# Data retrieval with Pyrocko

In this notebook, we will use Pyrocko to retrieve data from the FDSN client via script. [Documentation of Pyrocko FDSN](https://pyrocko.org/docs/current/library/reference/client/waveform.html).

Reference: https://pyrocko.org/docs/current/library/examples/fdsn_download.html


### Tabel of content:
- [Event](#Event)
- [Waveform](#Waveform)
- [Station](#Station)
- [Summary](#Summary)


In [None]:
import matplotlib.pyplot as plt

from pyrocko.client import fdsn
from pyrocko import util, io, trace, model
from pyrocko.io import quakeml

# Event
<a id='Event'></a>
First, we use pyrocko to get events. For that we need to define a time range and a service which has an available 'event'-option, e.g. IRIS or GFZ. The time refers to the origin time of the event, not if signal arrives at a certain station from an event.


In [None]:
tmin = util.stt('2014-01-01 16:10:00.000')
tmax = util.stt('2014-01-01 16:39:59.000')

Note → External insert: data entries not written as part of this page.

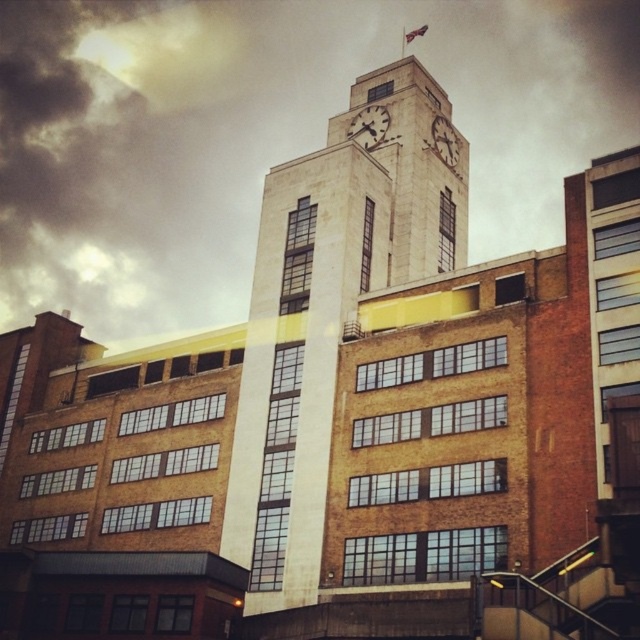 You are standing in front of the clock tower and want to determine the relative positions of two points marked on the tower. Which point is closer to you, point (472,61) or point (316,556)?

Point (472,61) is further to the viewer than point (316,556), so point (316,556) is closer to you.

You are standing in front of the clock tower and looking up. There is a point at coordinates (266, 132) in your field of view. What is located at that point?

The point at coordinates (266, 132) corresponds to the cloudy sky at upper center. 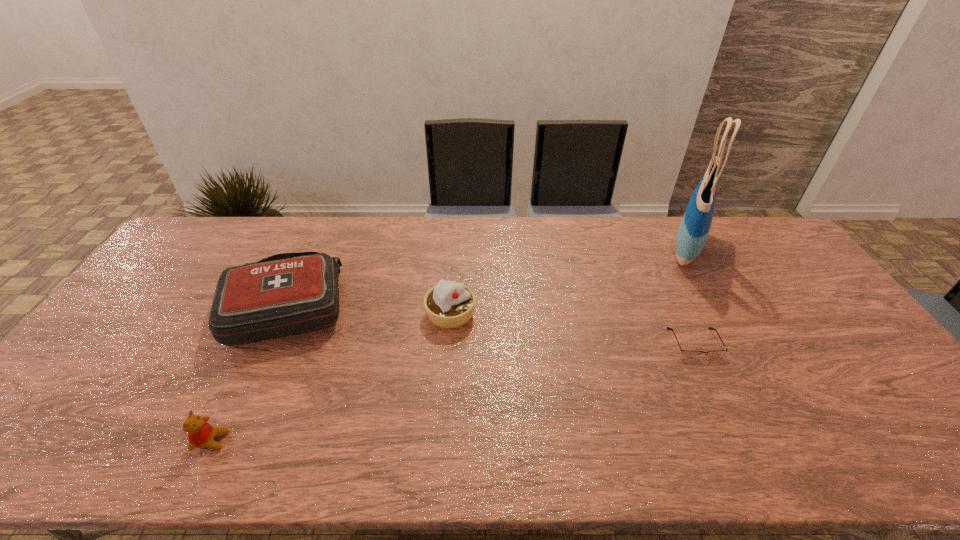 Find the location of a particular element. Image resolution: width=960 pixels, height=540 pixels. free spot between the spectacles and the nearest object is located at coordinates (453, 392).

Locate an element on the screen. The image size is (960, 540). free space between the shortest object and the tote bag is located at coordinates (690, 295).

The height and width of the screenshot is (540, 960). Identify the location of free spot between the tallest object and the first-aid kit. coord(487,276).

You are a GUI agent. You are given a task and a screenshot of the screen. Output one action in this format:
    pyautogui.click(x=<x>, y=<y>)
    Task: Click on the empty space that is in between the whipped cream and the first-aid kit
    
    Given the screenshot: What is the action you would take?
    pyautogui.click(x=369, y=309)

The width and height of the screenshot is (960, 540). What are the coordinates of `vacant area that lies between the tote bag and the whipped cream` in the screenshot? It's located at (568, 280).

Identify which object is the fourth closest to the nearest object. Please provide its 2D coordinates. Your answer should be formatted as a tuple, i.e. [(x, y)], where the tuple contains the x and y coordinates of a point satisfying the conditions above.

[(694, 228)]

Locate an element on the screen. object identified as the closest to the first-aid kit is located at coordinates (201, 434).

Find the location of a particular element. blank area in the image that satisfies the following two spatial constraints: 1. on the front-facing side of the shortest object; 2. on the front-facing side of the nearest object is located at coordinates (739, 441).

This screenshot has height=540, width=960. Identify the location of vacant area in the image that satisfies the following two spatial constraints: 1. on the front side of the first-aid kit; 2. on the right side of the whipped cream. (283, 314). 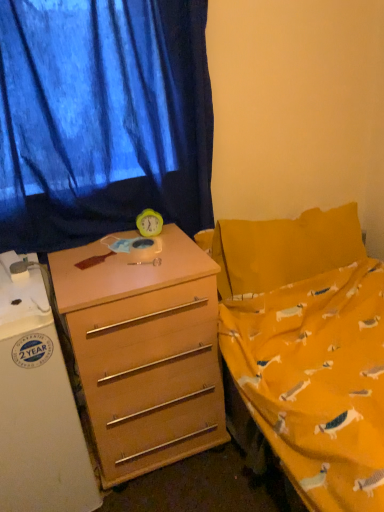 Identify the location of empty space that is ontop of light brown wood desk at center. This screenshot has width=384, height=512. (121, 258). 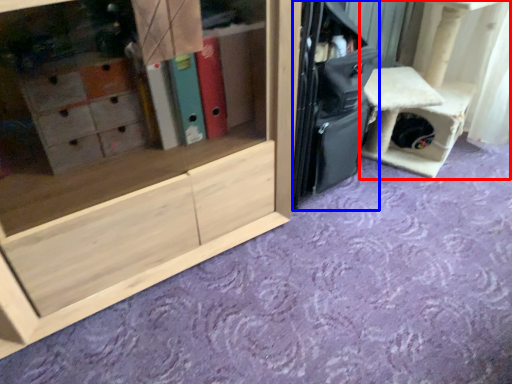 Question: Which of the following is the closest to the observer, furniture (highlighted by a red box) or luggage (highlighted by a blue box)?

Choices:
 (A) furniture
 (B) luggage

Answer: (B)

# request events at IRIS for the given time span
request_event = fdsn.event(
    site='iris', starttime=tmin, endtime=tmax)

# parse QuakeML and extract pyrocko events
events = quakeml.QuakeML.load_xml(request_event).get_pyrocko_events()

# If wanted, one can easily store the events:
# model.dump_events(events, 'iris-events.pf')

In [None]:
for event in events:
    print(event)

# Waveform
<a id='Waveform'></a>
Similar to the event, we also need a service and time, but additional information about the stations. The basic code behind a station name is the NSLC, meaning "Network.Station.Location.Channel". Here, it is possible to provide a list of stations.

In [None]:
tmin = util.stt('2014-01-01 16:10:00.000')
tmax = util.stt('2014-01-01 16:39:59.000')

# select stations by their NSLC id and wildcards (asterisk) for waveform download
selection = [
    ('*', 'HMDT', '*', '*', tmin, tmax),    # all available components
    ('GE', 'EIL', '*', '*Z', tmin, tmax),   # all vertical components
]

# Restricted access token
# token = open('token.asc', 'rb').read()
# request_waveform = fdsn.dataselect(site='geofon', selection=selection,
#                                    token=token)

# setup a waveform data request
request_waveform = fdsn.dataselect(site='geofon', selection=selection)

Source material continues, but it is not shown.